- Born: May , 1862 Baltimore, Maryland, U.S.
- Died: April 17, 1948 (aged 85) Miami, Florida, U.S.
- Occupations: Soldier, poet, lawyer
- Political party: Republican
- Spouse(s): Minnie D. Clem, Nandethes Beatrix Dillard

= Richard E. S. Toomey =

American lawyer

Richard E. S. Toomey (May 1862 – April 17, 1948) was a soldier, poet, civil servant, and lawyer in Washington, DC and Miami, Florida. His poetry gained popularity in the early 1900s and he was called "The Soldier Poet". He was well known in Washington, DC, and friends with Paul Laurence Dunbar. Outside of poetry, he served in the Spanish–American War and became a popular speaker in political and social causes in DC. He graduated from Howard University Law School in Washington DC in 1906. In 1913, he moved to Miami, where he was Miami's first black attorney.

== Early life ==
Toomey was born in May 1862 to an oyster farmer in Maryland, likely in Baltimore. Toomey enlisted in the Army and served during the Spanish–American War in Company B of the 8th United States Volunteer Infantry (colored), also known as the "8th Immune Regiment"; immune referring to the mistaken belief that black soldiers were immune from tropical diseases they may face during service. His regiment's service in the war was in the US, where he was in charge of the bulk of the drilling and training of his company at Fort Thomas, Kentucky. He enlisted as a private and was promoted to first lieutenant during the war. In spite of never reaching the battlefield, Toomey's service was highly valued and he was reported in 1922 to be the only black soldier to receive a sword from the War Department for meritorious service.

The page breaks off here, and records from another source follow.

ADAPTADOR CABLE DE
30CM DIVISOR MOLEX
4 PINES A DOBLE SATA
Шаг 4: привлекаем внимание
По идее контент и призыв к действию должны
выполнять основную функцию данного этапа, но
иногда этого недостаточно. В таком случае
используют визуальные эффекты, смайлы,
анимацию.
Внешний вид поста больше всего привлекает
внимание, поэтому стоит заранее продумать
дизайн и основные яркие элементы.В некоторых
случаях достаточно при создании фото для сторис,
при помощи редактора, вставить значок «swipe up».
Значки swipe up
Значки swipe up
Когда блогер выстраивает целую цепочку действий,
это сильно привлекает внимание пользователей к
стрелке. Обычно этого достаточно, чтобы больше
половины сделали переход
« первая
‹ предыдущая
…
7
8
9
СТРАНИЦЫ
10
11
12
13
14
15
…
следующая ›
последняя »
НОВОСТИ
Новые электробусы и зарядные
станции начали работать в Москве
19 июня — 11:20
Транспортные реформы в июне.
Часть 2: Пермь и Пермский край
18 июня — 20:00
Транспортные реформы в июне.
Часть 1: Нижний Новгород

== Education and poetry ==
Toomey graduated from Lincoln University of Pennsylvania. and later was in the class of 1906 at Howard Law School. After returning from the war, he became well known for his poetry. In 1902, Toomey became the second black person to read at the Congressional Library, after Paul Laurence Dunbar. At the event, he read selections from his book, Thoughts for True Americans, and his brother, L. Ellsworth Toomey, played selections on the piano.

He was given the nickname, "The Soldier Poet", by Dunbar, and was also known as "Poet of the People". Toomey's poetry is a noted example of the coexistence of patriotism and racial unrest. His poem, Southern Chivalry, attacks lynching, while The American Negro calls for blacks to be true to the nations ideals. Ode to Columbia is a poem about the battle of Manila Bay, and Self-Effacement calls on blacks to maintain pride and strength. His oration made him popular among the capitals black elites. In 1905, he was elected president of the Lyceum of the 2nd Baptist Church.

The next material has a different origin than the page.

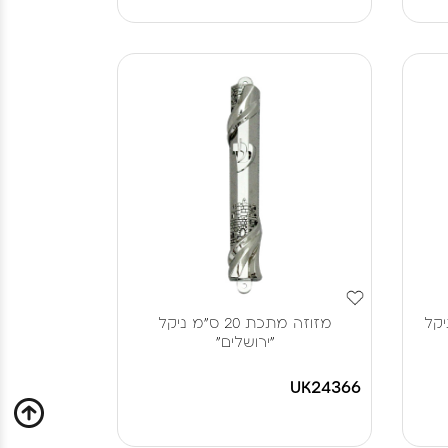
ר ניקל
מזוזה מתכת 20 ס"מ ניקל
"ירושלים"
UK24366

He was politically active throughout his life. He campaigned for Theodore Roosevelt in the 1904 presidential campaign, and frequently worked in support of Republican candidates.

== Law career ==
Toomey passed the Washington DC bar exam and was admitted to the district court on October 5, 1906. He was listed as from Tennessee. Even before receiving his law degree, Toomey was a clerk in the federal government. In 1910, while working in the US Post Office Department, he was charged with criminal libel for a letter he wrote against Dr. A. M. Curtis. He was found guilty and his sentence of six months in jail was suspended.

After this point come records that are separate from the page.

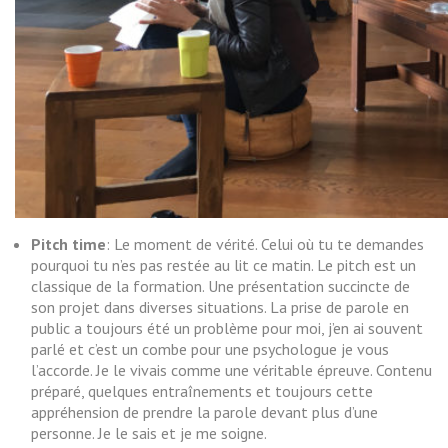
Pitch time
: Le moment de vérité. Celui où tu te demandes
pourquoi tu n’es pas restée au lit ce matin. Le pitch est un
classique de la formation. Une présentation succincte de
son projet dans diverses situations. La prise de parole en
public a toujours été un problème pour moi, j’en ai souvent
parlé et c’est un combe pour une psychologue je vous
l’accorde. Je le vivais comme une véritable épreuve. Contenu
préparé, quelques entraînements et toujours cette
appréhension de prendre la parole devant plus d’une
personne. Je le sais et je me soigne.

Three years later, in 1913, he moved to Miami and began practicing law, becoming Miami's first black attorney. He continued his poetry in Florida, becoming known as the "Soldier Poet of Florida".

== Personal life ==
He married Minnie D. Clem of Greeneville, Tennessee on September 27, 1888. Their first son, Harry Tildon Toomey, died in 1905. Another son was George Austin Toomey. On November 22, 1916, Toomey again married, then to Nandethes Beatrix Dillard.